The Trump administration, like Washington overall, is split between those who want to confront the Chinese Communist Party’s pervasive effort to steal its way to global economic dominance and those who want to overlook Beijing’s economic aggression in search of smoother relations and accommodation on trade. But our economic and national security are not bargaining chips.
Treasury Secretary Steven Mnuchin is headed back to Beijing this week to resume trade talks with Chinese leaders. In the meantime, he took care of some business in Washington: He decided to exonerate Google for working with China on artificial intelligence.
“The president and I did diligence on this issue, we’re not aware of any areas where Google is working with the Chinese government in any way that raises concerns,” Mnuchin said Wednesday, adding that he had met with President Donald Trump and Google chief executive Sundar Pichai.
On July 16, Trump said in a Cabinet meeting that his administration would “take a look” at Google’s work in China and suggested that his attorney general might investigate. Eight days later, Mnuchin announced that he had done the investigation instead of the attorney general and that he discovered everything was just fine.
Obviously, there’s no way Mnuchin could have seriously examined the issue in eight days. His statement must be seen as a casual dismissal of a serious national security concern. Mnuchin can go to Beijing having done a U.S. tech company and the Chinese government a huge favor. But the problem still remains.
Trump was amplifying the concerns of tech billionaire and Trump ally Peter Thiel, who accused Google of “seemingly treasonous” acts for working with China on artificial intelligence and asked whether Google had been “infiltrated” by Chinese intelligence. Thiel revealed his political bias by saying on Fox News that most of Google’s employees are “probably … ideologically super left-wing, sort of woke, and think that China is better than the U.S.”

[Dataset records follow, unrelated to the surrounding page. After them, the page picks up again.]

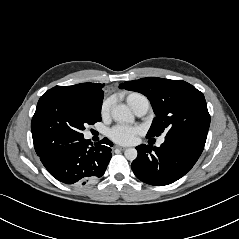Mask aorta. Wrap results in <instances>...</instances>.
I'll use <instances>...</instances> for the list:
<instances>
[{
	"label": "aorta",
	"instance_id": "aorta-1",
	"mask_svg": "<svg viewBox=\"0 0 239 239\" xmlns=\"http://www.w3.org/2000/svg\"><path fill=\"white\" fill-rule=\"evenodd\" d=\"M112 118L119 123H133L134 116L131 110L125 105H118L111 111ZM137 150L135 148H128L125 150V157L133 161L137 158Z\"/></svg>",
	"mask_w": 239,
	"mask_h": 239
}]
</instances>
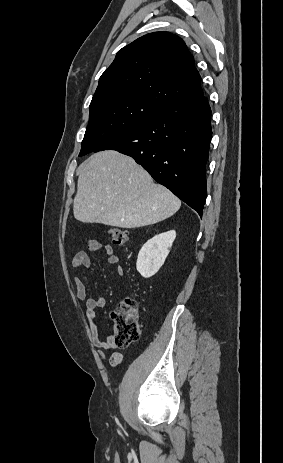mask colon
I'll return each mask as SVG.
<instances>
[{
  "mask_svg": "<svg viewBox=\"0 0 283 463\" xmlns=\"http://www.w3.org/2000/svg\"><path fill=\"white\" fill-rule=\"evenodd\" d=\"M109 236L115 246L122 247L128 243L125 230L110 228ZM113 323V340L116 346L124 347L140 337L139 307L135 299L126 297L119 302L111 313Z\"/></svg>",
  "mask_w": 283,
  "mask_h": 463,
  "instance_id": "colon-1",
  "label": "colon"
}]
</instances>
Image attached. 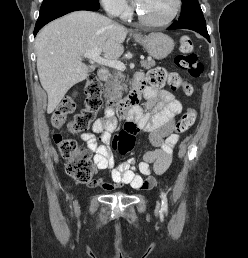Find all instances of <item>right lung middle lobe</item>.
<instances>
[{
  "label": "right lung middle lobe",
  "mask_w": 248,
  "mask_h": 258,
  "mask_svg": "<svg viewBox=\"0 0 248 258\" xmlns=\"http://www.w3.org/2000/svg\"><path fill=\"white\" fill-rule=\"evenodd\" d=\"M81 1L98 2V0H43V3L40 8V13H43L55 7L64 6Z\"/></svg>",
  "instance_id": "obj_1"
}]
</instances>
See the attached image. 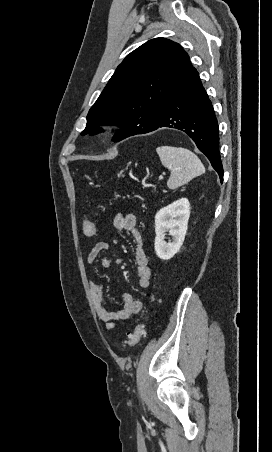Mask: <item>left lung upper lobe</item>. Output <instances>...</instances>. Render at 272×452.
I'll return each mask as SVG.
<instances>
[{
    "label": "left lung upper lobe",
    "instance_id": "left-lung-upper-lobe-1",
    "mask_svg": "<svg viewBox=\"0 0 272 452\" xmlns=\"http://www.w3.org/2000/svg\"><path fill=\"white\" fill-rule=\"evenodd\" d=\"M189 56L178 44L154 38L131 52L117 67L87 115L81 135L98 133L102 125L122 127L115 142L156 123L161 109L188 74Z\"/></svg>",
    "mask_w": 272,
    "mask_h": 452
}]
</instances>
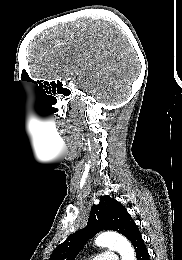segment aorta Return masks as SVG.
Instances as JSON below:
<instances>
[{"label": "aorta", "instance_id": "1", "mask_svg": "<svg viewBox=\"0 0 182 260\" xmlns=\"http://www.w3.org/2000/svg\"><path fill=\"white\" fill-rule=\"evenodd\" d=\"M95 244L99 247H108L117 251L121 256V260H136L132 245L124 236L118 233H102L96 237Z\"/></svg>", "mask_w": 182, "mask_h": 260}]
</instances>
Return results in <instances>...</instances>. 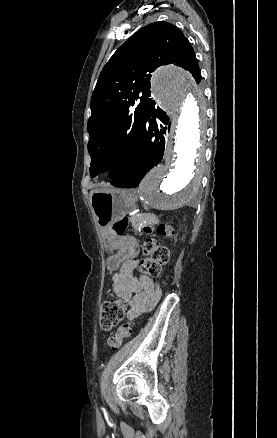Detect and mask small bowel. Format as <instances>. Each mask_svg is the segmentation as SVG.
Wrapping results in <instances>:
<instances>
[{
    "label": "small bowel",
    "instance_id": "small-bowel-1",
    "mask_svg": "<svg viewBox=\"0 0 277 438\" xmlns=\"http://www.w3.org/2000/svg\"><path fill=\"white\" fill-rule=\"evenodd\" d=\"M137 265L136 251L133 247H129L112 283L113 294L129 306L127 313L129 320L151 310L160 296L156 283L150 277L136 274Z\"/></svg>",
    "mask_w": 277,
    "mask_h": 438
}]
</instances>
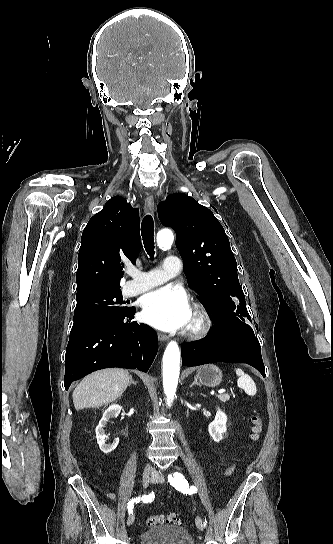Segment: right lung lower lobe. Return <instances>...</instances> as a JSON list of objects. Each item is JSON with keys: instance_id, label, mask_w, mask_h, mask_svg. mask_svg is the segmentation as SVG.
I'll list each match as a JSON object with an SVG mask.
<instances>
[{"instance_id": "98d812e1", "label": "right lung lower lobe", "mask_w": 333, "mask_h": 544, "mask_svg": "<svg viewBox=\"0 0 333 544\" xmlns=\"http://www.w3.org/2000/svg\"><path fill=\"white\" fill-rule=\"evenodd\" d=\"M132 307L121 316L69 338L64 386L96 370L121 367L147 372L157 353L156 333L133 320Z\"/></svg>"}]
</instances>
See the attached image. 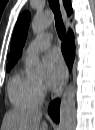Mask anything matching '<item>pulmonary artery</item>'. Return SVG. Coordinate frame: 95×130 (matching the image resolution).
Listing matches in <instances>:
<instances>
[{
    "mask_svg": "<svg viewBox=\"0 0 95 130\" xmlns=\"http://www.w3.org/2000/svg\"><path fill=\"white\" fill-rule=\"evenodd\" d=\"M52 36L50 33H44L37 36L27 47L24 52V58L36 55L51 46Z\"/></svg>",
    "mask_w": 95,
    "mask_h": 130,
    "instance_id": "obj_1",
    "label": "pulmonary artery"
}]
</instances>
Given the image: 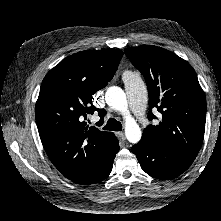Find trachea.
Listing matches in <instances>:
<instances>
[{"label":"trachea","instance_id":"obj_1","mask_svg":"<svg viewBox=\"0 0 221 221\" xmlns=\"http://www.w3.org/2000/svg\"><path fill=\"white\" fill-rule=\"evenodd\" d=\"M100 126V125H98ZM104 130H109V131H121L122 130V124L117 121L116 119H109L107 121V124L103 127Z\"/></svg>","mask_w":221,"mask_h":221}]
</instances>
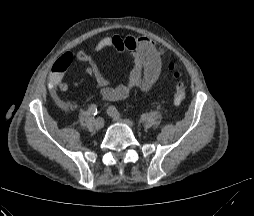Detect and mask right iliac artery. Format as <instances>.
Instances as JSON below:
<instances>
[{
	"label": "right iliac artery",
	"instance_id": "right-iliac-artery-1",
	"mask_svg": "<svg viewBox=\"0 0 254 216\" xmlns=\"http://www.w3.org/2000/svg\"><path fill=\"white\" fill-rule=\"evenodd\" d=\"M88 111H89V114L95 116L98 113L97 106L95 104L90 105L88 108Z\"/></svg>",
	"mask_w": 254,
	"mask_h": 216
}]
</instances>
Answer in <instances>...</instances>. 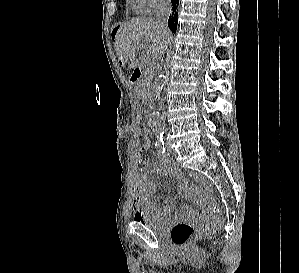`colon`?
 Instances as JSON below:
<instances>
[{
	"label": "colon",
	"instance_id": "obj_1",
	"mask_svg": "<svg viewBox=\"0 0 299 273\" xmlns=\"http://www.w3.org/2000/svg\"><path fill=\"white\" fill-rule=\"evenodd\" d=\"M143 149L149 150L151 147V138L149 133H144L143 136ZM207 210L210 214V220L203 223H188L179 222L175 224L170 232L172 242L177 246H186L193 239L208 234L211 230L219 225V220L217 218L219 213V207L214 198H208Z\"/></svg>",
	"mask_w": 299,
	"mask_h": 273
}]
</instances>
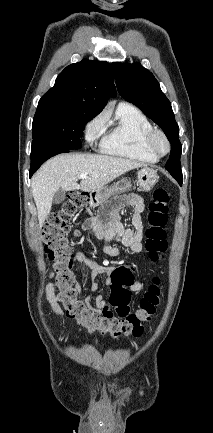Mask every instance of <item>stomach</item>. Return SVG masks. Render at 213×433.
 <instances>
[{
	"mask_svg": "<svg viewBox=\"0 0 213 433\" xmlns=\"http://www.w3.org/2000/svg\"><path fill=\"white\" fill-rule=\"evenodd\" d=\"M137 185L140 191L149 192L156 182L158 181V175L156 172L148 167L142 168L138 171ZM131 183L128 179L123 178L114 185L102 187L94 192H90L89 204L91 206H103L108 203V200L121 192L129 190Z\"/></svg>",
	"mask_w": 213,
	"mask_h": 433,
	"instance_id": "0dacf381",
	"label": "stomach"
}]
</instances>
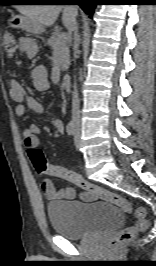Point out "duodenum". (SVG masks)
<instances>
[{
	"instance_id": "1",
	"label": "duodenum",
	"mask_w": 156,
	"mask_h": 266,
	"mask_svg": "<svg viewBox=\"0 0 156 266\" xmlns=\"http://www.w3.org/2000/svg\"><path fill=\"white\" fill-rule=\"evenodd\" d=\"M62 85L65 89H70L71 87V76L69 74H64L61 79Z\"/></svg>"
}]
</instances>
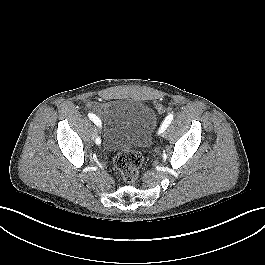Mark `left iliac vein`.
<instances>
[{
  "label": "left iliac vein",
  "instance_id": "1",
  "mask_svg": "<svg viewBox=\"0 0 265 265\" xmlns=\"http://www.w3.org/2000/svg\"><path fill=\"white\" fill-rule=\"evenodd\" d=\"M165 135H166V133L164 132V133H163V136H165Z\"/></svg>",
  "mask_w": 265,
  "mask_h": 265
}]
</instances>
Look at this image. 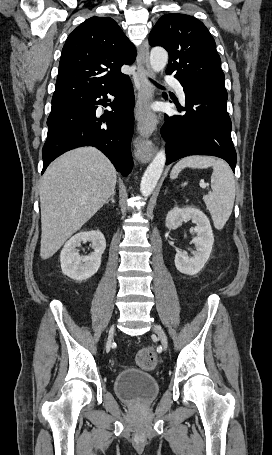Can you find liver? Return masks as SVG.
<instances>
[{
  "instance_id": "1",
  "label": "liver",
  "mask_w": 272,
  "mask_h": 455,
  "mask_svg": "<svg viewBox=\"0 0 272 455\" xmlns=\"http://www.w3.org/2000/svg\"><path fill=\"white\" fill-rule=\"evenodd\" d=\"M116 170L100 151L81 147L57 158L40 185V257L53 256L106 203Z\"/></svg>"
}]
</instances>
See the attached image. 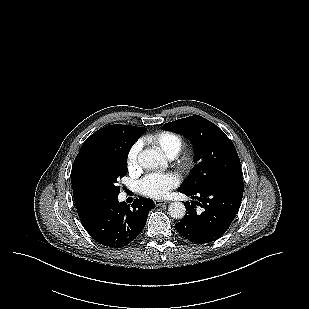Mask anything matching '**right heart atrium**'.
<instances>
[{
    "mask_svg": "<svg viewBox=\"0 0 309 309\" xmlns=\"http://www.w3.org/2000/svg\"><path fill=\"white\" fill-rule=\"evenodd\" d=\"M140 150V143H135L129 149L126 157V163L129 170H134L137 167Z\"/></svg>",
    "mask_w": 309,
    "mask_h": 309,
    "instance_id": "d8ad5b80",
    "label": "right heart atrium"
}]
</instances>
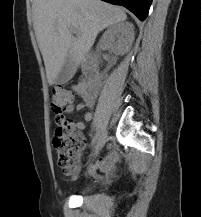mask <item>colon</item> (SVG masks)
I'll return each instance as SVG.
<instances>
[{
  "label": "colon",
  "instance_id": "5ec220e1",
  "mask_svg": "<svg viewBox=\"0 0 202 217\" xmlns=\"http://www.w3.org/2000/svg\"><path fill=\"white\" fill-rule=\"evenodd\" d=\"M74 101L75 94L69 90L57 88L52 91L50 106L57 115L53 145L58 165L68 175H74L79 170L80 156L86 143L83 132L74 128L64 116Z\"/></svg>",
  "mask_w": 202,
  "mask_h": 217
}]
</instances>
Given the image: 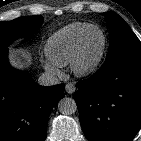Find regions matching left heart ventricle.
I'll return each mask as SVG.
<instances>
[{
    "mask_svg": "<svg viewBox=\"0 0 141 141\" xmlns=\"http://www.w3.org/2000/svg\"><path fill=\"white\" fill-rule=\"evenodd\" d=\"M103 44V37L99 31H92L85 42L83 61L92 62L99 54Z\"/></svg>",
    "mask_w": 141,
    "mask_h": 141,
    "instance_id": "1",
    "label": "left heart ventricle"
}]
</instances>
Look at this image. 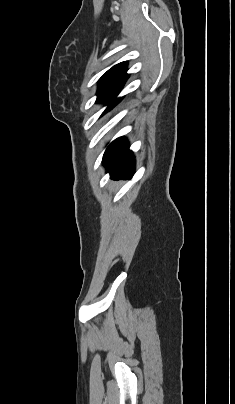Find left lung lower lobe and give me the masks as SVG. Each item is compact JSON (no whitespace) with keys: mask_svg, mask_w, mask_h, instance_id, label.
<instances>
[{"mask_svg":"<svg viewBox=\"0 0 235 404\" xmlns=\"http://www.w3.org/2000/svg\"><path fill=\"white\" fill-rule=\"evenodd\" d=\"M103 164L112 179H131L134 174L135 160L125 138L120 137L107 147Z\"/></svg>","mask_w":235,"mask_h":404,"instance_id":"left-lung-lower-lobe-1","label":"left lung lower lobe"}]
</instances>
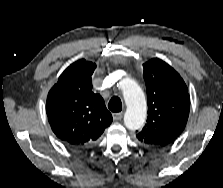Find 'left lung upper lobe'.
I'll return each mask as SVG.
<instances>
[{"label":"left lung upper lobe","instance_id":"1","mask_svg":"<svg viewBox=\"0 0 223 188\" xmlns=\"http://www.w3.org/2000/svg\"><path fill=\"white\" fill-rule=\"evenodd\" d=\"M148 98L147 124L136 134L149 148L171 144L184 130L190 110L188 88L181 76L164 61L143 64Z\"/></svg>","mask_w":223,"mask_h":188}]
</instances>
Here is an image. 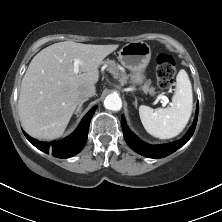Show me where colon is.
Segmentation results:
<instances>
[{"mask_svg": "<svg viewBox=\"0 0 222 222\" xmlns=\"http://www.w3.org/2000/svg\"><path fill=\"white\" fill-rule=\"evenodd\" d=\"M176 61L167 54H160L157 57L156 76L157 83L161 89L171 88L176 74Z\"/></svg>", "mask_w": 222, "mask_h": 222, "instance_id": "colon-1", "label": "colon"}]
</instances>
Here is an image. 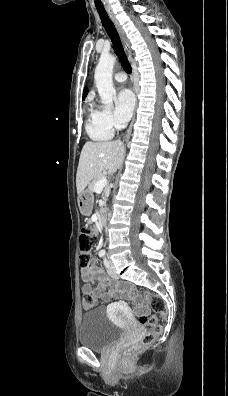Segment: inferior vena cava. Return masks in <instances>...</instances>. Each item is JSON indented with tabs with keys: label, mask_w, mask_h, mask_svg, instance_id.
<instances>
[{
	"label": "inferior vena cava",
	"mask_w": 228,
	"mask_h": 396,
	"mask_svg": "<svg viewBox=\"0 0 228 396\" xmlns=\"http://www.w3.org/2000/svg\"><path fill=\"white\" fill-rule=\"evenodd\" d=\"M125 127H126V124L123 125V128H125Z\"/></svg>",
	"instance_id": "inferior-vena-cava-1"
}]
</instances>
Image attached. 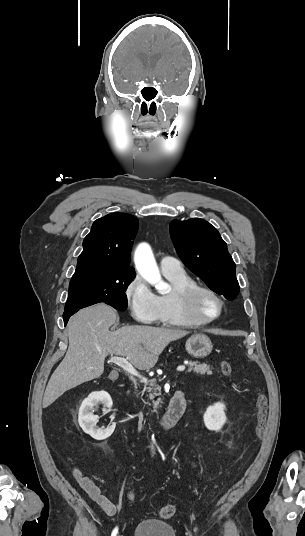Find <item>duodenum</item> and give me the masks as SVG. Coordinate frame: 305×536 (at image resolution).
I'll use <instances>...</instances> for the list:
<instances>
[{
    "label": "duodenum",
    "mask_w": 305,
    "mask_h": 536,
    "mask_svg": "<svg viewBox=\"0 0 305 536\" xmlns=\"http://www.w3.org/2000/svg\"><path fill=\"white\" fill-rule=\"evenodd\" d=\"M185 411V397L183 392H176L169 404V408L164 417L159 422L158 427L163 431H168L176 425Z\"/></svg>",
    "instance_id": "1"
}]
</instances>
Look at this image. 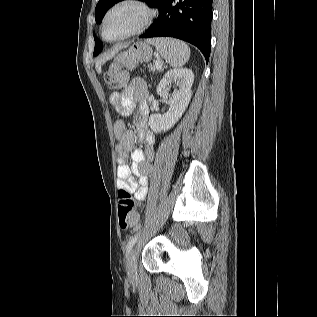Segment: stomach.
<instances>
[{
    "instance_id": "stomach-1",
    "label": "stomach",
    "mask_w": 317,
    "mask_h": 317,
    "mask_svg": "<svg viewBox=\"0 0 317 317\" xmlns=\"http://www.w3.org/2000/svg\"><path fill=\"white\" fill-rule=\"evenodd\" d=\"M117 57H123L127 68L134 66H146V62L152 58V49L147 43L137 42L132 44L126 51L121 52Z\"/></svg>"
}]
</instances>
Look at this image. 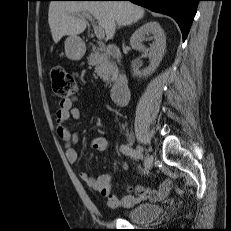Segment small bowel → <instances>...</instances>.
<instances>
[{
  "instance_id": "c3829d8e",
  "label": "small bowel",
  "mask_w": 231,
  "mask_h": 231,
  "mask_svg": "<svg viewBox=\"0 0 231 231\" xmlns=\"http://www.w3.org/2000/svg\"><path fill=\"white\" fill-rule=\"evenodd\" d=\"M75 101V97L62 100L56 113V133L64 142L65 155L71 164L78 161V153L73 148V145L77 142L79 136L77 133H72L67 126V121L70 118L78 119L80 117L79 109L74 106ZM90 146L95 151H105L109 148V140L102 136L94 137L90 142ZM79 177L90 189L107 197L108 205L113 208L131 207L143 200H162L168 195L172 187V181L166 179L157 189L138 186L135 193L117 196L112 193L111 174L106 173L98 177H92L87 172L81 171Z\"/></svg>"
}]
</instances>
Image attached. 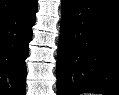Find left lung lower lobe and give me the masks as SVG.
Segmentation results:
<instances>
[{
	"instance_id": "1",
	"label": "left lung lower lobe",
	"mask_w": 119,
	"mask_h": 95,
	"mask_svg": "<svg viewBox=\"0 0 119 95\" xmlns=\"http://www.w3.org/2000/svg\"><path fill=\"white\" fill-rule=\"evenodd\" d=\"M58 95H119V2L62 0Z\"/></svg>"
}]
</instances>
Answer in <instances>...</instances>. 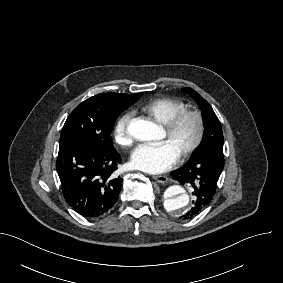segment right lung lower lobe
<instances>
[{
    "mask_svg": "<svg viewBox=\"0 0 283 283\" xmlns=\"http://www.w3.org/2000/svg\"><path fill=\"white\" fill-rule=\"evenodd\" d=\"M121 158L115 148L83 140L60 143L56 169L66 202L78 214L97 218L114 206L123 179L115 173Z\"/></svg>",
    "mask_w": 283,
    "mask_h": 283,
    "instance_id": "1",
    "label": "right lung lower lobe"
}]
</instances>
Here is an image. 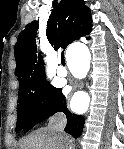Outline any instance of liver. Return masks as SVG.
<instances>
[{
  "label": "liver",
  "instance_id": "1",
  "mask_svg": "<svg viewBox=\"0 0 124 149\" xmlns=\"http://www.w3.org/2000/svg\"><path fill=\"white\" fill-rule=\"evenodd\" d=\"M70 139V138H69ZM63 139L56 137L51 127L41 128L28 135L22 142V149H63Z\"/></svg>",
  "mask_w": 124,
  "mask_h": 149
}]
</instances>
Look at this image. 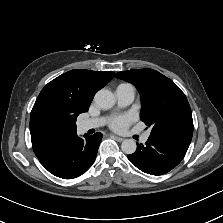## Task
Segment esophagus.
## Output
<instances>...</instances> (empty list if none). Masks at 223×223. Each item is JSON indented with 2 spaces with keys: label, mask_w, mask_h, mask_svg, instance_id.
Instances as JSON below:
<instances>
[{
  "label": "esophagus",
  "mask_w": 223,
  "mask_h": 223,
  "mask_svg": "<svg viewBox=\"0 0 223 223\" xmlns=\"http://www.w3.org/2000/svg\"><path fill=\"white\" fill-rule=\"evenodd\" d=\"M117 142H122L124 138L118 137V136H112Z\"/></svg>",
  "instance_id": "1"
}]
</instances>
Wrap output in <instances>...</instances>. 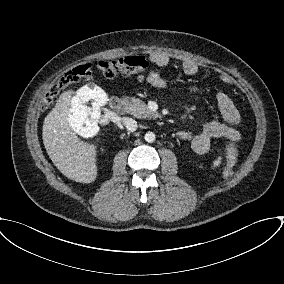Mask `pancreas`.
I'll list each match as a JSON object with an SVG mask.
<instances>
[{
  "mask_svg": "<svg viewBox=\"0 0 284 284\" xmlns=\"http://www.w3.org/2000/svg\"><path fill=\"white\" fill-rule=\"evenodd\" d=\"M122 102L125 105L127 113L137 118H155L157 114L151 111L148 106L140 99L135 97H123Z\"/></svg>",
  "mask_w": 284,
  "mask_h": 284,
  "instance_id": "pancreas-1",
  "label": "pancreas"
}]
</instances>
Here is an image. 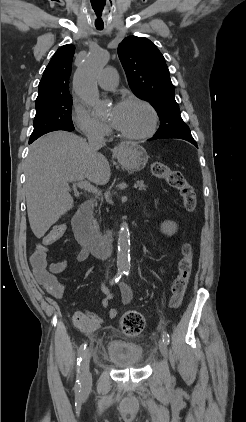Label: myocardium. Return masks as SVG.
<instances>
[{"label": "myocardium", "instance_id": "1", "mask_svg": "<svg viewBox=\"0 0 246 422\" xmlns=\"http://www.w3.org/2000/svg\"><path fill=\"white\" fill-rule=\"evenodd\" d=\"M140 104L147 109L150 114L151 121L149 127L142 133L130 134L116 129L118 135L126 140L139 141L151 137L158 128L159 115L155 107L146 99L138 96H129L121 100L120 104Z\"/></svg>", "mask_w": 246, "mask_h": 422}]
</instances>
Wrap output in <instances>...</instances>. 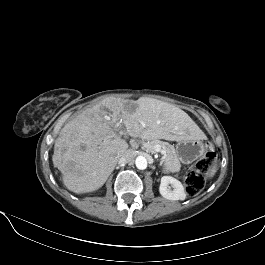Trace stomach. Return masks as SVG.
Masks as SVG:
<instances>
[{
  "instance_id": "0dacf381",
  "label": "stomach",
  "mask_w": 265,
  "mask_h": 265,
  "mask_svg": "<svg viewBox=\"0 0 265 265\" xmlns=\"http://www.w3.org/2000/svg\"><path fill=\"white\" fill-rule=\"evenodd\" d=\"M204 147L199 139H182L177 141L176 155L184 164H190L202 156Z\"/></svg>"
}]
</instances>
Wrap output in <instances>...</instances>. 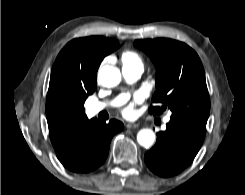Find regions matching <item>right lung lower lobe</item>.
Listing matches in <instances>:
<instances>
[{
  "mask_svg": "<svg viewBox=\"0 0 245 195\" xmlns=\"http://www.w3.org/2000/svg\"><path fill=\"white\" fill-rule=\"evenodd\" d=\"M124 125L115 119L109 123L91 119L87 122L71 145L56 153L62 165L74 173H89L106 160L110 141Z\"/></svg>",
  "mask_w": 245,
  "mask_h": 195,
  "instance_id": "right-lung-lower-lobe-1",
  "label": "right lung lower lobe"
}]
</instances>
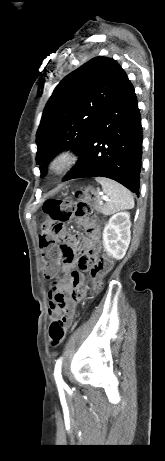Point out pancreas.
I'll return each instance as SVG.
<instances>
[{"instance_id": "pancreas-1", "label": "pancreas", "mask_w": 165, "mask_h": 461, "mask_svg": "<svg viewBox=\"0 0 165 461\" xmlns=\"http://www.w3.org/2000/svg\"><path fill=\"white\" fill-rule=\"evenodd\" d=\"M99 198L96 200L95 209L102 212V206L99 204Z\"/></svg>"}]
</instances>
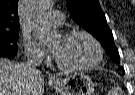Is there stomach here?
Wrapping results in <instances>:
<instances>
[{
    "instance_id": "stomach-1",
    "label": "stomach",
    "mask_w": 135,
    "mask_h": 95,
    "mask_svg": "<svg viewBox=\"0 0 135 95\" xmlns=\"http://www.w3.org/2000/svg\"><path fill=\"white\" fill-rule=\"evenodd\" d=\"M53 87L60 95H93L95 91L92 79L82 72L54 81Z\"/></svg>"
}]
</instances>
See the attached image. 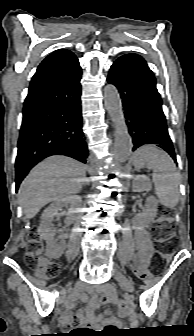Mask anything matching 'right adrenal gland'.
<instances>
[{
	"instance_id": "1",
	"label": "right adrenal gland",
	"mask_w": 194,
	"mask_h": 336,
	"mask_svg": "<svg viewBox=\"0 0 194 336\" xmlns=\"http://www.w3.org/2000/svg\"><path fill=\"white\" fill-rule=\"evenodd\" d=\"M86 185H89V180L87 179L86 182H85Z\"/></svg>"
}]
</instances>
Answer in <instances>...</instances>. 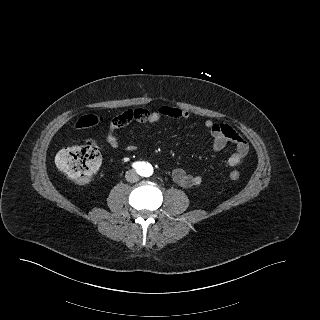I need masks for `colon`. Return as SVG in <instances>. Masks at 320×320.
I'll return each mask as SVG.
<instances>
[{
  "label": "colon",
  "instance_id": "obj_1",
  "mask_svg": "<svg viewBox=\"0 0 320 320\" xmlns=\"http://www.w3.org/2000/svg\"><path fill=\"white\" fill-rule=\"evenodd\" d=\"M98 118L92 115L85 116L77 123L78 128L86 129L95 126ZM101 163L99 146L94 140H88L84 144L65 148L56 157V165L74 183L80 186L91 182ZM231 180H238L240 174L232 171Z\"/></svg>",
  "mask_w": 320,
  "mask_h": 320
}]
</instances>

But National Economic Council Director Larry Kudlow revealed his ignorance when trying to counter Thiel on Fox Business. Kudlow said he thinks Google is “working for America, for our military, not for China.” In fact, Google pulled out of an artificial intelligence project with the U.S. intelligence community while secretly developing a censored search engine for use inside China. (A company representative said last week that it had been terminated).
Kudlow, like Mnuchin, has been playing down the threat of Chinese economic aggression in part to advocate for U.S. businesses and in part to fight back against China hawks inside the administration who want to highlight national security concerns in the trade negotiations. Meanwhile, national security officials not involved in the trade talks are sounding the alarm.
“I would say that there is no country that poses a more severe counterintelligence threat to this country right now than China,” FBI Director Christopher Wray testified this week. “China is fighting a generational fight here.”
The FBI has more than 1,000 open investigations into economic espionage around the country, almost all leading back to China, he said, and Beijing is using nontraditional collectors, including scientists, businessmen and academics. The FBI has been trying to educate, warn and work with companies, universities and local officials about the threat, an effort some see as targeting Chinese and Chinese Americans. But Wray said that’s not the case.
“This is not about the Chinese people as a whole, certainly not about Chinese Americans in this country,” he said. It’s about “a country that is, in a variety of ways, through the Chinese government and Chinese Communist Party, using not just government … but private-sector entities, nontraditional collectors, etc., to steal their way up the economic ladder at our expense.”
The Google case is instructive because the company says it is not working with the Chinese “military,” but won’t comment on whether it works with the Chinese government. National security officials know that’s a distinction without a difference. It’s clear that any research done with a Chinese company can be appropriated and abused by the Chinese government for military purposes.
Over the past few weeks, a chorus of voices has emerged to argue against the Trump administration’s turn to a more confrontational policy toward Beijing. Some warn about a “red scare” reshaping Washington, while others say they’re scared by the new China consensus in Washington, which they argue is overblown.
The critics are right to warn of possible overreach and to encourage the Trump administration to devise a better diplomatic strategy. But it’s misleading to blame the United States for finally confronting China’s rampant economic espionage, unfair trade practices, intellectual property theft and use of its “private” companies to advance its strategic agenda.
The fact is that the Chinese Communist Party is perpetrating an effort to rob the United States of its economic and technological advantages. U.S. companies and institutions must stop helping it. It’s a national security issue that Mnuchin, Kudlow and Google must acknowledge now, or any trade deal we strike with Beijing won’t be worth the paper it’s written on.